By Andre Thomas, NASM CPT | The F.I.T.T. PIT | June 7, 2026
The Best Time of Day to Work Out for Women: What the Science Actually Says
If you've spent ten minutes Googling "best time to workout for women," you've probably found three articles that contradict each other. Morning camp says cortisol is lower. Evening camp says strength peaks later. Both camps have studies. Here's what actually matters for women over 40 who are trying to get results — and stay consistent long enough to see them.
What the research actually says about workout timing
There is real science here, and it's worth knowing. A 2022 study published in Frontiers in Physiology found that women who exercised in the morning burned more fat over a 24-hour period compared to those who trained in the evening. The morning group also showed greater reductions in blood pressure and body fat percentage over the study period.
But the evening group in the same study showed better muscular strength, power output, and upper-body endurance.

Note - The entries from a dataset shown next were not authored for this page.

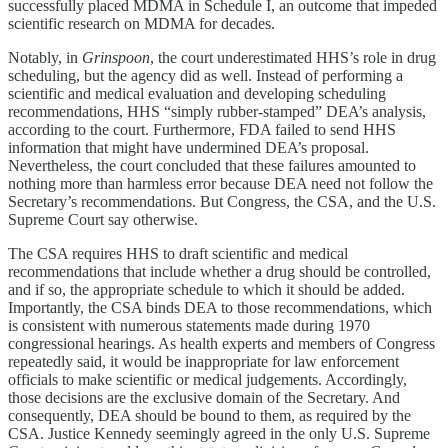
successfully placed MDMA in Schedule I, an outcome that impeded
scientific research on MDMA for decades.
Notably, in
Grinspoon
, the court underestimated HHS’s role in drug
scheduling, but the agency did as well. Instead of performing a
scientific and medical evaluation and developing scheduling
recommendations, HHS “simply rubber-stamped” DEA’s analysis,
according to the court. Furthermore, FDA failed to send HHS
information that might have undermined DEA’s proposal.
Nevertheless, the court concluded that these failures amounted to
nothing more than harmless error because DEA need not follow the
Secretary’s recommendations. But Congress, the CSA, and the U.S.
Supreme Court say otherwise.
The CSA requires HHS to draft scientific and medical
recommendations that include whether a drug should be controlled,
and if so, the appropriate schedule to which it should be added.
Importantly, the CSA binds DEA to those recommendations, which
is consistent with numerous statements made during 1970
congressional hearings. As health experts and members of Congress
repeatedly said, it would be inappropriate for law enforcement
officials to make scientific or medical judgements. Accordingly,
those decisions are the exclusive domain of the Secretary. And
consequently, DEA should be bound to them, as required by the
CSA. Justice Kennedy seemingly agreed in the only U.S. Supreme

So both camps are right. They're just measuring different things.
Your body's core temperature, hormone levels, and neuromuscular readiness all shift across the day. Research published in the Journal of Physiology shows that muscle strength and endurance tend to peak in the late afternoon — around 4 to 6 pm — when core body temperature is at its highest point. That's a real physiological fact. But it's not the whole story.
Morning workouts: what they're actually good for
Morning training has real advantages beyond the fat oxidation data. Fewer distractions. No meetings that run long. No dinners that pop up. Nothing from your day has had a chance to derail your workout yet. That protection matters more than most people give it credit for.

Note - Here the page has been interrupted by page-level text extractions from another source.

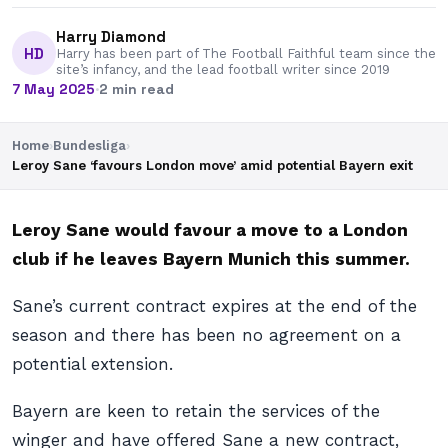
Harry Diamond
HD
Harry has been part of The Football Faithful team since the
site’s infancy, and the lead football writer since 2019
7 May 2025
·
2 min read
Home
›
Bundesliga
›
Leroy Sane ‘favours London move’ amid potential Bayern exit
Leroy Sane would favour a move to a London
club if he leaves Bayern Munich this summer.
Sane’s current contract expires at the end of the
season and there has been no agreement on a
potential extension.
Bayern are keen to retain the services of the
winger and have offered Sane a new contract,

Harvard Health notes that morning exercisers tend to show stronger adherence habits than people who plan to train later in the day. And in fitness, adherence is everything. A session that actually happens beats a theoretically optimal session that doesn't.
For women over 40, morning training also aligns with the natural cortisol rise that happens between 6 and 8 am. That cortisol spike is your body's built-in alarm system. Channeled into a structured workout, it works for you. Left to run through the day with no physical outlet, chronically elevated cortisol is associated with increased visceral fat storage, particularly around the midsection. That's not a coincidence. That's biology.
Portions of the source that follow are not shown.